OBJECTIVE: This study is an economic evaluation comparing virtual surgical planning (VSP) utilization to free hand mandibular reconstruction (FHR) for advanced oral cavity cancer, for which the cost effectiveness remains poorly understood. The proposed clinical benefits of VSP must be weighed against the additional upfront costs.

METHODS: A Markov decision analysis model was created for VSP and FHR based on literature review and institutional data over a 35-year time horizon. Model parameters were derived and averaged from systematic review and institutional experience. VSP cost and surgical time saving was incorporated. We accounted for long-term risks including cancer recurrence and hardware failure/exposure. We calculated cost in US dollars and effectiveness in quality-adjusted-life-years (QALYs). A health care perspective was adopted, discounting costs and effectiveness at 3%/year. Deterministic and probabilistic sensitivity analyses tested model robustness.

RESULTS: In the base case scenario, total VSP strategy cost was $49,498 with 8.37 QALYs gained while FHR cost was $42,478 with 8.27 QALY gained. An incremental cost-effectiveness ratio (ICER), or the difference in cost/difference in effectiveness, for VSP was calculated at $68,382/QALY gained. VSP strategy favorability was sensitive to variations of patient age at diagnosis and institutional VSP cost with one-way sensitivity analysis.
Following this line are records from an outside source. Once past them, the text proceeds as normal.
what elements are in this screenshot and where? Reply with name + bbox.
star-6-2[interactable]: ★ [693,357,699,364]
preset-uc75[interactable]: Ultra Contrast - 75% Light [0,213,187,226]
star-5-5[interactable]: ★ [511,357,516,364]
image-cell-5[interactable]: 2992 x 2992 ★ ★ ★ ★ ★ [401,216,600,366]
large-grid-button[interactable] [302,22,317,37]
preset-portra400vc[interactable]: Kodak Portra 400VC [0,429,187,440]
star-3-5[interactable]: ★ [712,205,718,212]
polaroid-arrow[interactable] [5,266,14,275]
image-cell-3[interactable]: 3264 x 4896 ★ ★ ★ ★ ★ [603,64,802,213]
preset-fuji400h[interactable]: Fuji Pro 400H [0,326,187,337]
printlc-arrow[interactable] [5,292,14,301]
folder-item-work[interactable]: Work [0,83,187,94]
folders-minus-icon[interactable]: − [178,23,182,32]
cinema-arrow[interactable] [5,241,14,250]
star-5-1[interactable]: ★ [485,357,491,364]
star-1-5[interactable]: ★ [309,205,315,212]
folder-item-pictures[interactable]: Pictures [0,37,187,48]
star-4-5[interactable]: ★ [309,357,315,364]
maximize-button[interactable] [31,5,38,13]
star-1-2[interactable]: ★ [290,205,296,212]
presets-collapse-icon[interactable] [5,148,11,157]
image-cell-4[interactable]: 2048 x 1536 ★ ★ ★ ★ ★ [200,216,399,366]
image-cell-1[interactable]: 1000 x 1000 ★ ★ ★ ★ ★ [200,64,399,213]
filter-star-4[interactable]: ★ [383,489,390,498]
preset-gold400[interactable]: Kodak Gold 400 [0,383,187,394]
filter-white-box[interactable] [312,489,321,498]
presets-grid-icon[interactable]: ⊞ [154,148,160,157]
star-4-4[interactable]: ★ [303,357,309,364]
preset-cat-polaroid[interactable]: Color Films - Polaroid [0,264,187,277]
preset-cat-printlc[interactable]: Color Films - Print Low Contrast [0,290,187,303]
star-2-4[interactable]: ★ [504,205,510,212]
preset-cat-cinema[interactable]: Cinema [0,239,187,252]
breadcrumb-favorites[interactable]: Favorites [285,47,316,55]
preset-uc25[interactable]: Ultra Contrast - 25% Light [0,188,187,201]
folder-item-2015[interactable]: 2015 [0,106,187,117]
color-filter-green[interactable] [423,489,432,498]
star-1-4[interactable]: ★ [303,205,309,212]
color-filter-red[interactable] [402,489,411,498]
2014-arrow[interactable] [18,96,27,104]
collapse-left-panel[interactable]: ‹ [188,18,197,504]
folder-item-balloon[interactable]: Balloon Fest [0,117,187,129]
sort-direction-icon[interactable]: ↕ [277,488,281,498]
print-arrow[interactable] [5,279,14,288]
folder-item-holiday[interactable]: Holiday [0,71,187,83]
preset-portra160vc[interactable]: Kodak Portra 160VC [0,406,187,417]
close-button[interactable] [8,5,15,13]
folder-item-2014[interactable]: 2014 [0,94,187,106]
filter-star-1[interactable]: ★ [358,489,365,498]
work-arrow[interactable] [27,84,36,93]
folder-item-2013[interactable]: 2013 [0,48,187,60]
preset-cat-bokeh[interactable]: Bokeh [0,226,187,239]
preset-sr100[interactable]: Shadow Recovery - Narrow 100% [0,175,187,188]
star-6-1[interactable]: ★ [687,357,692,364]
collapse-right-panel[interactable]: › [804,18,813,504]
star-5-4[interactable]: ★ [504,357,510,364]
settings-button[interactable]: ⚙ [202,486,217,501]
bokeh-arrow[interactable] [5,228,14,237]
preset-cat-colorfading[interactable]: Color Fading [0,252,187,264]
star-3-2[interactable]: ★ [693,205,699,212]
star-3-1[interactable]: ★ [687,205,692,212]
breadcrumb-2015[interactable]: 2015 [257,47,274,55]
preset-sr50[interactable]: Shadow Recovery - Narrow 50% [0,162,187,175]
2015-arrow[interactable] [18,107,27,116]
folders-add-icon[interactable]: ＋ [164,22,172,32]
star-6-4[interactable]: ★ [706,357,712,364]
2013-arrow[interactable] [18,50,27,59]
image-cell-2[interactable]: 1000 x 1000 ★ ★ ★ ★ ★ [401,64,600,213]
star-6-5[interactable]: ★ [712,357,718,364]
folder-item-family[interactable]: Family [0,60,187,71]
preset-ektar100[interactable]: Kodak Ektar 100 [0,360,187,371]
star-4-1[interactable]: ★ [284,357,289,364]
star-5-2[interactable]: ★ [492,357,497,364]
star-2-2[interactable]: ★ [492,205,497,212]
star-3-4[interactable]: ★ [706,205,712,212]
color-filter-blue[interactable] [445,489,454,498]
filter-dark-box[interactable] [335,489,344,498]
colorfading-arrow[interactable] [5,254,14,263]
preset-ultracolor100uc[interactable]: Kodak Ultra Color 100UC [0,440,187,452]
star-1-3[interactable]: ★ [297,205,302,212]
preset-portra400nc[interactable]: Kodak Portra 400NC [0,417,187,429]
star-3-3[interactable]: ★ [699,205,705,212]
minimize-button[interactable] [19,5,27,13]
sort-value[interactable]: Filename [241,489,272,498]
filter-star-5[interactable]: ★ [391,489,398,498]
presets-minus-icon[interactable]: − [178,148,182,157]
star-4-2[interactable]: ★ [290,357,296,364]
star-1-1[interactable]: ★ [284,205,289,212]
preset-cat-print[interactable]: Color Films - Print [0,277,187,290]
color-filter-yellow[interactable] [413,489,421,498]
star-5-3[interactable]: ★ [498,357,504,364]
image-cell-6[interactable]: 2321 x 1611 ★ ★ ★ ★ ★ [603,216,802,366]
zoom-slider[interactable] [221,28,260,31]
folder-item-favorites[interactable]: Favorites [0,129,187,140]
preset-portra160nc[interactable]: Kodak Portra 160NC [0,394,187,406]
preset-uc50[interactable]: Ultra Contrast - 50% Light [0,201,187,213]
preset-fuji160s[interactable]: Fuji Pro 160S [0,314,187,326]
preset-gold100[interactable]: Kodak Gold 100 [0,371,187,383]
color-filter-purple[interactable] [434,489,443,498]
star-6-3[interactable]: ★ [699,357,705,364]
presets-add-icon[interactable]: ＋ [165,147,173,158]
VSP was less economically favorable for patients >75.5 years of age or for institutional VSP costs >$10,745. In a probabilistic sensitivity analysis, 55% of iterations demonstrated an ICER value below a $100,000/QALY threshold.

CONCLUSIONS/RELEVANCE: VSP is economically favorable compared to FHR in patients requiring mandibular reconstruction for advanced oral cancer, but these results are sensitive to the patient’s age at diagnosis and the institutional VSP cost. Our results do not suggest if one “should or should not” use VSP, rather, emphasizes the need for patient selection regarding which patients would most benefit from VSP when evaluating quality of life and long-term complications. Further studies are necessary to demonstrate improved long-term risk for hardware failure/exposure in VSP compared to FHR.